I am yet to read this but in case you didn’t know there’s a book by HP on Virtual Connect. I haven’t used Virtual Connect at all except briefly see it for the first time when my colleagues showed it to me last month. I have to update the Virtual Connect firmware for our enclosures now so am looking into how I can do that. Here are some more documents I am yet to read; linking them here as a bookmark to myself:
- A PDF giving an overview of Virtual Connect
- A page with all the documentation HP has on Virtual Connect and related
- A page with many whitepapers and manuals on how Virtual Connect works
Virtual Connect firmware can be done via HP SUM/ SPP. It can also be done independently via the Virtual Connect Support Utility (VCSU).

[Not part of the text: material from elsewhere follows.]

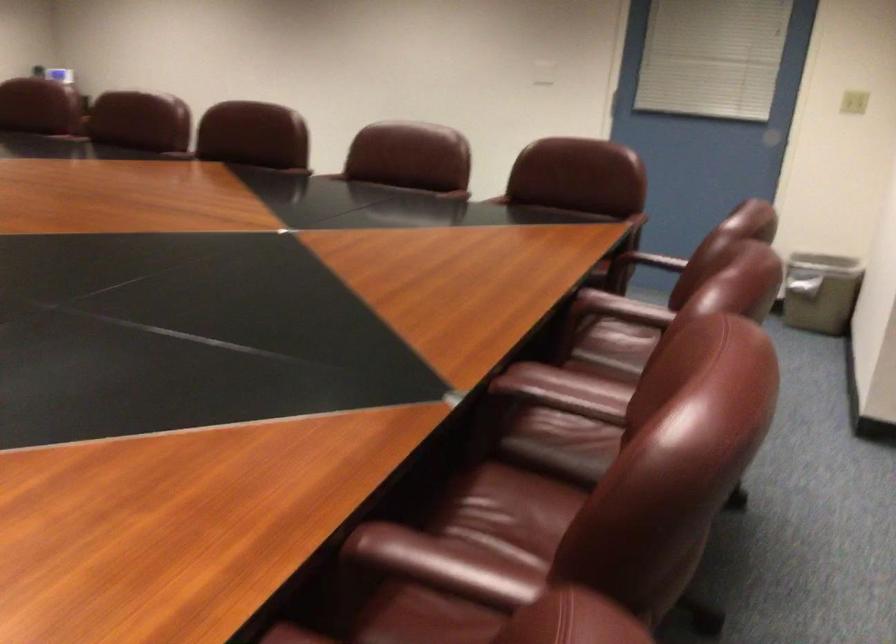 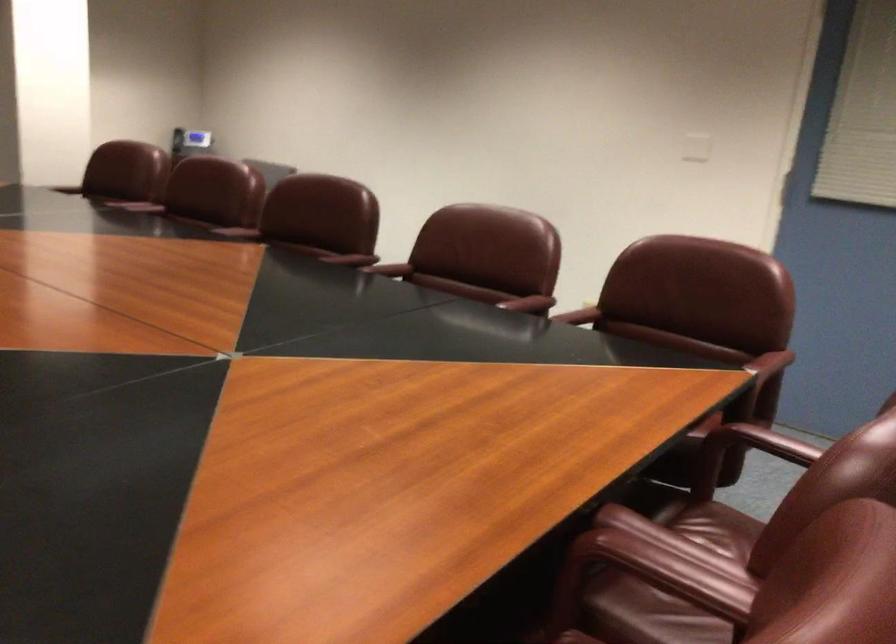 Find the pixel in the second image that matches [641,214] in the first image.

- This PDF (which can be found via the second bullet point above) is very useful. It is a document outlining the steps involved in upgrading the Virtual Connect firmware. It’s from 2013 but I couldn’t find anything newer on HP’s website.
- The above PDF is also linked to from this excellent blog post that talks about how to upgrade the firmware without any downtime.
- VCSU can be downloaded from this page.
- Here’s a page with some of its more useful commands.
- Finally, this page has the latest version of the firmware. You can download the version of Windows and extract the binary image of the firmware.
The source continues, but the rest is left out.